D’une entreprise créée en 1932 pour vendre de la laine par correspondance, on pouvait éventuellement craindre qu’Internet lui serait un étrange objet de langage. C’est l’agréable enseignement de cette étude : les 3 Suisses ont su garder cette fraîcheur d’esprit et de ton dans le dialogue instauré avec les internautes qui représentent aujourd’hui 60% du chiffre d’affaires de la société ! (2)

La preuve la plus flagrante de la sémantique « 3 Suisses » réside dans l’historique et incontournable expression « Chouchou ». Le mot est apparu pour la première fois en 1983 (3) dans une campagne publicitaire du vépéciste. Il ne cessera plus d’être le vocable référent qu’on retrouve en bonne place sur le site actuel avec notamment l’espace « Chouchouthérapie ». Le vocabulaire usité tant dans le catalogue en ligne que dans les pages institutionnelles est en règle générale énergique. Il met volontiers en avant les espaces de dialogue (blog, n°Azur, service client) et les métiers de l’entreprise incarnés par des salariés.

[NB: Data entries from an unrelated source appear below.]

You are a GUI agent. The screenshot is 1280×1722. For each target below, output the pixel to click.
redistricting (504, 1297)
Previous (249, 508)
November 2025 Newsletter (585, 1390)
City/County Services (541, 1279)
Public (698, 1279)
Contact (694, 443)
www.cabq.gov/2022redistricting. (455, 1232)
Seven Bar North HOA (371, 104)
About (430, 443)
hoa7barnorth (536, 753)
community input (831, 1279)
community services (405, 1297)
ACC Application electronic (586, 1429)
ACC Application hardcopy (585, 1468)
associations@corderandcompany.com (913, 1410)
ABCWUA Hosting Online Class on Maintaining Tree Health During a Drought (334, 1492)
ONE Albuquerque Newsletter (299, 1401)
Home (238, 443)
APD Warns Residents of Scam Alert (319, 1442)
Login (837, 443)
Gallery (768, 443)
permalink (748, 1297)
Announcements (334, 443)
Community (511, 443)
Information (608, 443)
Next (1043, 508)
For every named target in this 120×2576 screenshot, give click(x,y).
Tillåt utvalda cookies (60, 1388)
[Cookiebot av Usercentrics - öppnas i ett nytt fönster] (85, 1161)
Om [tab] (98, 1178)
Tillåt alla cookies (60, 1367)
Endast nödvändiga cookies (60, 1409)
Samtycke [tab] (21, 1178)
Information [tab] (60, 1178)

Son concurrent 100% digital, Vente-Privée.com, va encore plus loin dans sa logique langagière. A coups de titrailles travaillées et de formules proches des magazines féminins, il invite la consommatrice à faire son shopping de manière ludique et dynamique. Même la rubrique concernant l’adhésion au site est intitulée avec un verbe d’action (« Devenez membre ») au lieu du plus traditionnel « Etre membre ». Attention toutefois à l’écueil de ne pas trop en faire ! Le discours de Vente-Privée.com a une propension à parfois être « too much » comme la mosaïque des collaborateurs où chacun affiche sa maxime préférée. Cela peut susciter le sentiment d’une réalité peut-être un peu trop « rosifiée » comme la couleur du logo ! Et du coup, atténuer la crédibilité du discours développé.

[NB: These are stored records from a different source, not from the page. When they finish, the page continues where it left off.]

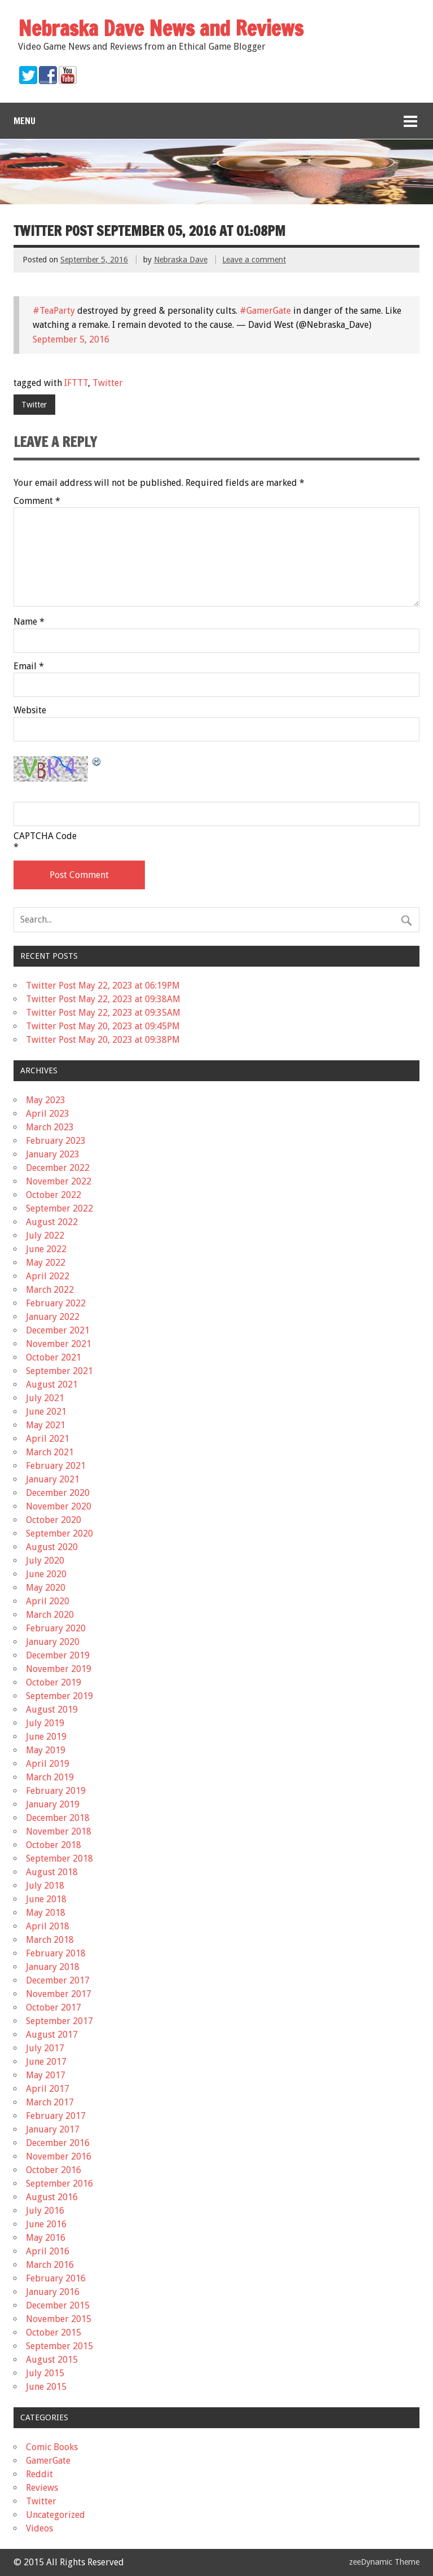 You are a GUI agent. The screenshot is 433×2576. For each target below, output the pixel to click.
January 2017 (52, 2129)
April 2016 (47, 2251)
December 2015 (58, 2305)
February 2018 (56, 1953)
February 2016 (56, 2278)
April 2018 (47, 1926)
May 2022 (45, 1262)
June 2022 (46, 1249)
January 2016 (52, 2292)
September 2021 (59, 1371)
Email (29, 666)
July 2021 (45, 1398)
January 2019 (52, 1804)
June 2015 (46, 2386)
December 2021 (58, 1330)
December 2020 (58, 1492)
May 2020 (45, 1587)
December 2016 (58, 2143)
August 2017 (52, 2034)
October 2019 (53, 1682)
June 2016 (46, 2224)
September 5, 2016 (71, 339)
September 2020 (59, 1533)
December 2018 (58, 1818)
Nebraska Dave (180, 259)
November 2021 (58, 1344)
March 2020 (50, 1614)
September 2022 (59, 1208)
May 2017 (45, 2075)
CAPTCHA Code (45, 836)
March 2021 (50, 1452)
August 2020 (52, 1547)
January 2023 (52, 1154)
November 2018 (58, 1831)
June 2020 (46, 1574)
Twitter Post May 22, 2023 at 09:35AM (103, 1012)
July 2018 (45, 1885)
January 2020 (52, 1641)
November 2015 (58, 2319)
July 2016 (45, 2210)
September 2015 (59, 2346)
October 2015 (53, 2332)
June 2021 (46, 1411)
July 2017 (45, 2048)
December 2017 (58, 1980)
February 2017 (56, 2115)
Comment (37, 501)
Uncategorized (55, 2514)
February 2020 (56, 1628)
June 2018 (46, 1899)
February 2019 (56, 1790)
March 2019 (50, 1777)
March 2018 (50, 1939)
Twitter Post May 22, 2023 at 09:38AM (103, 999)
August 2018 (52, 1872)
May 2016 (45, 2237)
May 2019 (45, 1750)
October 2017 (53, 2007)
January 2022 (52, 1316)
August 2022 (52, 1222)
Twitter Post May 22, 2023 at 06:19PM (103, 985)
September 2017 (59, 2021)
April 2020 (47, 1601)
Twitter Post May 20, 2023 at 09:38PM (103, 1039)
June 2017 (46, 2061)
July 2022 (45, 1235)
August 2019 (52, 1709)
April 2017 (47, 2088)
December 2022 (58, 1167)
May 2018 (45, 1912)
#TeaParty (54, 310)
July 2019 (45, 1723)
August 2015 (52, 2359)
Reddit (39, 2474)
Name (29, 621)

Conclusion : Avec Sarenza, pas de bla-bla !

Bien que l’étude de l’Institut est infiniment plus complète, le cas Sarenza.com peut constituer la conclusion emblématique d’un langage digital adapté et crédible. Sur ce site de vente en ligne de chaussures, le produit est roi sous toutes ses coutures. Mais le tour de force discursif de Sarenza est d’avoir su le raconter de manière vivante, variée, connivent et concis à travers des vidéos comme « La millionième paire de chaussures » ou encore « La course d’escarpins ».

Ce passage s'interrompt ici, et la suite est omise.